Am J Med Genet A. 2013 Jan;161A(1):114-9. doi: 10.1002/ajmg.a.35697. Epub 2012 Dec 14.
Axenfeld-Rieger syndrome (ARS) is an autosomal dominant condition characterized by ophthalmologic anterior segment abnormalities and extraocular findings including dental anomalies and redundant periumbilical skin. Intragenic mutations in the homeobox gene PITX2 or the transcription factor encoding FOXC1 were identified, and genomic rearrangements encompassing either gene also cause ARS. A molecular etiology is identified in 40-60%. Extraocular anomalies occur more often with intragenic PITX2 than FOXC1 mutations. We report on a patient with infantile glaucoma presenting at age 21 months with congestive heart failure due to a dysplastic arcade mitral valve necessitating valve replacement, and mildly hypoplastic left ventricular outflow tract and aortic arch. Family history included early onset glaucoma in four relatives; congenital hip dysplasia requiring surgery in three; and an atrial septal defect in the affected maternal grandmother.

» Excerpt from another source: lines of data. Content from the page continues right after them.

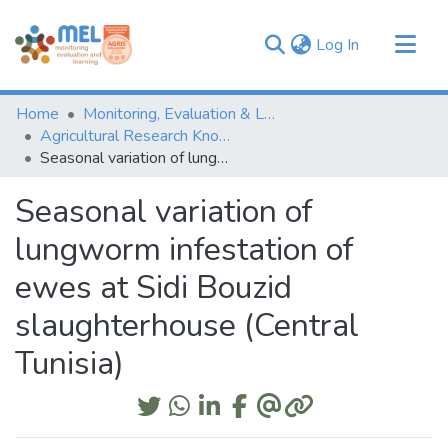
(current)
Log In
Communities & Collections
Home
Monitoring, Evaluation & Learning Repository
Browse
Agricultural Research Knowledge
Seasonal variation of lungworm infestation of ewes at Sidi Bouzid slaughterhouse (Central Tunisia)
Statistics
Seasonal variation of
lungworm infestation of
ewes at Sidi Bouzid
slaughterhouse (Central
Tunisia)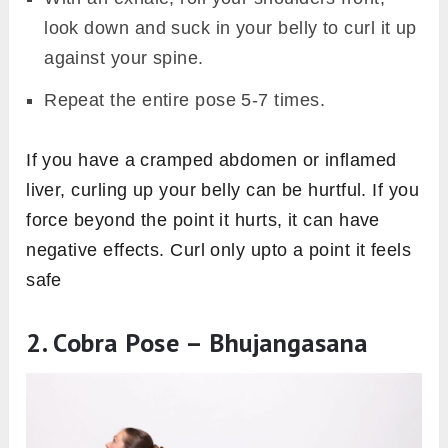
look down and suck in your belly to curl it up
against your spine.
Repeat the entire pose 5-7 times.
If you have a cramped abdomen or inflamed
liver, curling up your belly can be hurtful. If you
force beyond the point it hurts, it can have
negative effects. Curl only upto a point it feels
safe
2. Cobra Pose – Bhujangasana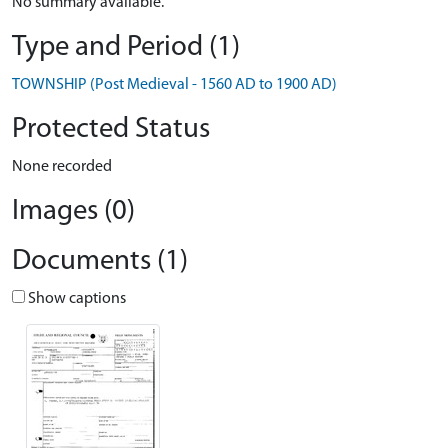
No summary available.
Type and Period (1)
TOWNSHIP (Post Medieval - 1560 AD to 1900 AD)
Protected Status
None recorded
Images (0)
Documents (1)
Show captions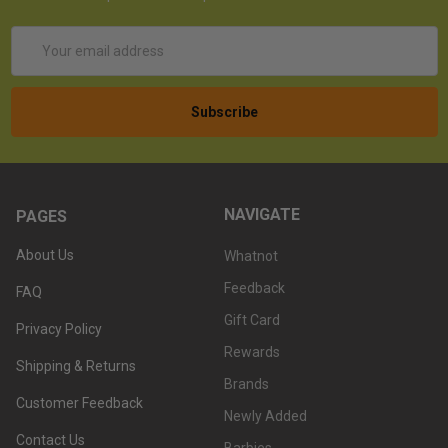
Email
Address
NAVIGATE
PAGES
About Us
Whatnot
Feedback
FAQ
Gift Card
Privacy Policy
Rewards
Shipping & Returns
Brands
Customer Feedback
Newly Added
Contact Us
Barbies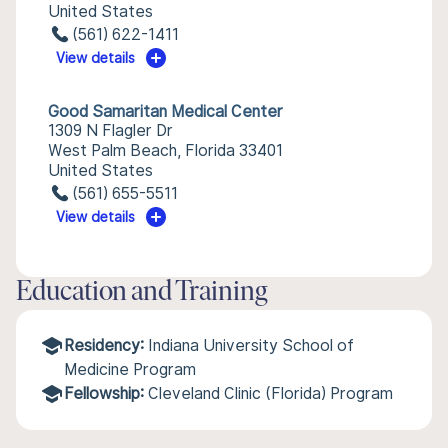
United States
(561) 622-1411
View details
Good Samaritan Medical Center
1309 N Flagler Dr
West Palm Beach, Florida 33401
United States
(561) 655-5511
View details
Education and Training
Residency:
Indiana University School of
Medicine Program
Fellowship:
Cleveland Clinic (Florida) Program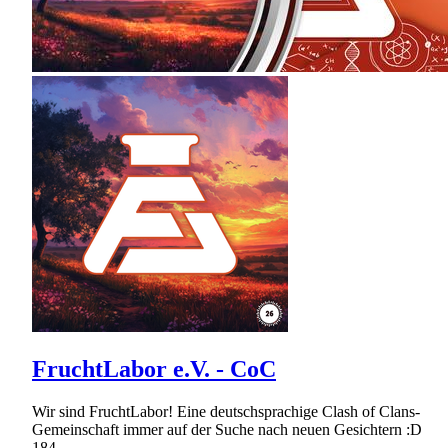
FruchtLabor e.V. - CoC
Wir sind FruchtLabor! Eine deutschsprachige Clash of Clans-
Gemeinschaft immer auf der Suche nach neuen Gesichtern :D
184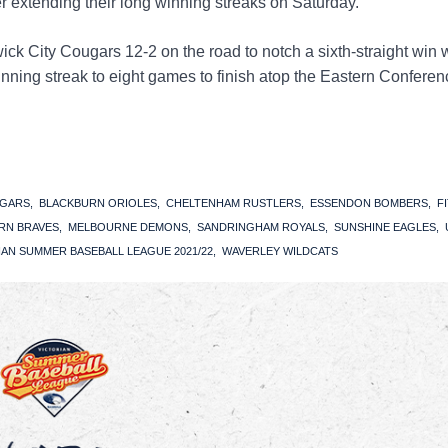
er extending their long winning streaks on Saturday.
 City Cougars 12-2 on the road to notch a sixth-straight win 
inning streak to eight games to finish atop the Eastern Conferen
UGARS
BLACKBURN ORIOLES
CHELTENHAM RUSTLERS
ESSENDON BOMBERS
F
RN BRAVES
MELBOURNE DEMONS
SANDRINGHAM ROYALS
SUNSHINE EAGLES
IAN SUMMER BASEBALL LEAGUE 2021/22
WAVERLEY WILDCATS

Despite the absence of dental or umbilical abnormalities, anterior chamber abnormalities consistent with ARS were present in affected individuals. Molecular testing revealed a novel FOXC1 mutation (c.508C>T; p.Arg170Trp) in the proband and his affected mother; other family members were unavailable. A literature review revealed four reports of congenital heart disease associated with intragenic FOXC1 mutations, and none with intragenic PITX2 mutations. Previously, mouse studies showed Foxc1 (Mf1) expression in the developing valves and atrial septum, supporting a causal relationship of FOXC1 mutations for valvar anomalies and ASD. Hip dysplasia in three family members suggests a role for FOXC1 in the femoral head dysplasia of de Hauwere syndrome with 6p25 deletions. Further reports of clinical and molecular diagnoses will clarify genotype-phenotype correlation.

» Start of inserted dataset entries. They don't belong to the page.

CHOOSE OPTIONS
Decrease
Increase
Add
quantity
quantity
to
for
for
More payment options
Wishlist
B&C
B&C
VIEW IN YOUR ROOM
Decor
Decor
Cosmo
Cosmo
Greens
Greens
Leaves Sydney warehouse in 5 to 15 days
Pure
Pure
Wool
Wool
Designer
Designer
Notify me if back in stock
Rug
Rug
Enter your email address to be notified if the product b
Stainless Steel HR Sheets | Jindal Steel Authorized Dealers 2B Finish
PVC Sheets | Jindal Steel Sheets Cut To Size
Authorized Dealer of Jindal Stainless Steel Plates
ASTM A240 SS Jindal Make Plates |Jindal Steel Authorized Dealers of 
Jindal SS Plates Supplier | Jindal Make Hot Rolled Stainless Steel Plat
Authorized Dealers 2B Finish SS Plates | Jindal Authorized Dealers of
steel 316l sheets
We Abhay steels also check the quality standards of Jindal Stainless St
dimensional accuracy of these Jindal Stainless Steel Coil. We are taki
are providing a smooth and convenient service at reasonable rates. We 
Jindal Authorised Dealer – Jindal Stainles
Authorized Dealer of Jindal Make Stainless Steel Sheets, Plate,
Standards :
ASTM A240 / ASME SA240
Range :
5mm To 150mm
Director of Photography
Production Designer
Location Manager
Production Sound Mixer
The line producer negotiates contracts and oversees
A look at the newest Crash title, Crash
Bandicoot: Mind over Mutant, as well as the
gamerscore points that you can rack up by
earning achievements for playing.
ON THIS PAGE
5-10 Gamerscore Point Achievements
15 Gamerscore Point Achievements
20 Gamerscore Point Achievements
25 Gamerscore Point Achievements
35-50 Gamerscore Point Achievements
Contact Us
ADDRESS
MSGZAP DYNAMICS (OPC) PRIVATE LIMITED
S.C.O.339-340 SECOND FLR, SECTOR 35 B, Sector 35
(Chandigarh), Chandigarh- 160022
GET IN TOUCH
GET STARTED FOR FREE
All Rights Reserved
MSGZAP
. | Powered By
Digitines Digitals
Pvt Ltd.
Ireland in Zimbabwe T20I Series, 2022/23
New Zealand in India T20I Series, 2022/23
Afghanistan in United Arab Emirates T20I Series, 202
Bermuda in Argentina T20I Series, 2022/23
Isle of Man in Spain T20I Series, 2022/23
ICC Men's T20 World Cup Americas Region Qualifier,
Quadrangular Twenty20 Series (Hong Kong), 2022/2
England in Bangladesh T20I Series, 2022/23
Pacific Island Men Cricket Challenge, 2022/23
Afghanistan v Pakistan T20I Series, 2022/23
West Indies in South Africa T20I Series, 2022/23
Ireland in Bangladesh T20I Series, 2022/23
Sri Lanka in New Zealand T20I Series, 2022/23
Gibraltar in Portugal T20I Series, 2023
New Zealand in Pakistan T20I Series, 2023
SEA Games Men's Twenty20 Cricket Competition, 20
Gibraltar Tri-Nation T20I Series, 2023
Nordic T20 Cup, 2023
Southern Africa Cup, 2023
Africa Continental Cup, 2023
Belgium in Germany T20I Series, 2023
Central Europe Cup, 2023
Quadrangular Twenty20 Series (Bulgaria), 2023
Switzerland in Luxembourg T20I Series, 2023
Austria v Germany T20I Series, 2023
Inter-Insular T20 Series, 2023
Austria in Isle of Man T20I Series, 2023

Axenfeld-Rieger 综合征(ARS)是一种常染色体显性疾病,其特征为眼科眼前节异常和眼外表现,包括牙齿异常和脐周冗余皮肤。已经鉴定出同源盒基因 PITX2 或转录因子编码 FOXC1 的基因内突变,并且包含任一基因的基因组重排也会导致 ARS。在 40-60%的病例中确定了分子病因。眼外异常在基因内 PITX2 突变比 FOXC1 突变更常见。我们报告了一名患有婴儿型青光眼的患者,他在 21 个月大时因发育不良的二尖瓣弓状畸形导致充血性心力衰竭而就诊,需要进行瓣膜置换,同时伴有轻度左心室流出道和主动脉弓发育不良。家族史包括 4 名亲属的早发性青光眼;3 名亲属的先天性髋关节发育不良需要手术;以及受影响的外祖母的房间隔缺损。尽管没有牙齿或脐部异常,但受影响个体存在与 ARS 一致的前房异常。分子检测显示先证者及其受影响的母亲存在 FOXC1 突变(c.508C>T;p.Arg170Trp);其他家庭成员无法接受检测。文献复习显示有 4 篇关于与基因内 FOXC1 突变相关的先天性心脏病的报告,而没有关于基因内 PITX2 突变的报告。以前的小鼠研究表明 Foxc1(Mf1)在发育中的瓣膜和房间隔中表达,支持 FOXC1 突变导致瓣膜异常和 ASD 的因果关系。3 名家庭成员的髋关节发育不良表明 FOXC1 在 6p25 缺失的 de Hauwere 综合征中与股骨头发育不良有关。进一步的临床和分子诊断报告将阐明基因型-表型相关性。